I have literally never run – actually run – this much in my life. I have completed 3 other HMs, but there was usually a lot of walking. Like a lot a lot. Even on training runs, I took walk breaks frequently. I have no idea where it came from yesterday, but my legs just kept running, and I had no intentions of getting in their way. There were plenty of times I wanted a walk break, but I convinced myself that I didn’t need one. By the last mile (which actually, finally, was downhill), I was on autopilot. I briefly looked at my GPS and noticed that my goal may actually be within reach, so we pushed as much as we could to the finish. I was so thrilled to get in under 3 hours, I shrieked and cried a little. It was such a great feeling to finally beat my goal and to finally have a finish time with a 2 as the first number.
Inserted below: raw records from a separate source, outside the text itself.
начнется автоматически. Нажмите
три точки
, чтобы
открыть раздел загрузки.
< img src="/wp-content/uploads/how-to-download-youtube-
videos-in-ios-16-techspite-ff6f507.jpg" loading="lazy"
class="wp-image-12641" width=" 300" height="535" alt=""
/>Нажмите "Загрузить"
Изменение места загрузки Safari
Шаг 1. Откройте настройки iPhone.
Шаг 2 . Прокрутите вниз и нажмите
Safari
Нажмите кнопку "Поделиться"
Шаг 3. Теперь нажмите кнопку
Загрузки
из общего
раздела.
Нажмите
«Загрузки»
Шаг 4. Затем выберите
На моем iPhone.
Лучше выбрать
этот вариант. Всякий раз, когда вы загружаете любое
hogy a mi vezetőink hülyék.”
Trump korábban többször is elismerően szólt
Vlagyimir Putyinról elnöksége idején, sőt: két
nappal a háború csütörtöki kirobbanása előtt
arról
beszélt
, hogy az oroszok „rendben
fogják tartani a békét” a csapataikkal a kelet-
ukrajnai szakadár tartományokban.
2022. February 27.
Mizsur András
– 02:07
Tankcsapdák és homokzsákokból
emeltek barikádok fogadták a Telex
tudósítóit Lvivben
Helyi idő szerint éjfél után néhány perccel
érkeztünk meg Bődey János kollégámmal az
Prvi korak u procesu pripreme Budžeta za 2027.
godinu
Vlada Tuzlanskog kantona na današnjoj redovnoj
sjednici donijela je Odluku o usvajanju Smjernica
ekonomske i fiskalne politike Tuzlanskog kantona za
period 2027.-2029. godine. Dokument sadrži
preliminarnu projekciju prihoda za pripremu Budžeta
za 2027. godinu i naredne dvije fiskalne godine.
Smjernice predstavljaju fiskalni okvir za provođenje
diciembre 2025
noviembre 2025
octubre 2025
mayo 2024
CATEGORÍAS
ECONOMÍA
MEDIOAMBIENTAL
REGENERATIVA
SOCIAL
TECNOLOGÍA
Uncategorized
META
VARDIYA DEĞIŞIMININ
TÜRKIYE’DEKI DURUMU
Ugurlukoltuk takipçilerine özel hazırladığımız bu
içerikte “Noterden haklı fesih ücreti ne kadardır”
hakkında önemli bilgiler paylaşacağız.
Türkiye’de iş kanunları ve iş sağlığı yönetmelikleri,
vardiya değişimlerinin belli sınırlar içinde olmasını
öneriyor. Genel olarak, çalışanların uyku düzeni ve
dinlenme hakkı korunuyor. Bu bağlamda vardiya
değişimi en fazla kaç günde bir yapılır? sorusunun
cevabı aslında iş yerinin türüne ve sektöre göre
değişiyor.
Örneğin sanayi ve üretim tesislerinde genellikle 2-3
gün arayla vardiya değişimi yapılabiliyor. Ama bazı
Even with the punishing hills and pushing through the discomfort, I feel better today than I have after any of my other HMs. My knee joints are achey, and my lungs are a bit achey from the cold (cold weather and my lungs have never gotten along), but that’s about it. I also know that I now need to focus even more on hills for this race next year. I did hill training, but clearly not enough. A lot of that was because my PT wouldn’t let me run hills until a month out from race day, and even then I could only do rolling hills, nothing steep.
I’m planning on doing another (flatter!!) HM in the spring, and then I’m debating between the half or attempting the full in the fall, but I’ll make that call in the spring, depending on how my training goes over the next 6 months.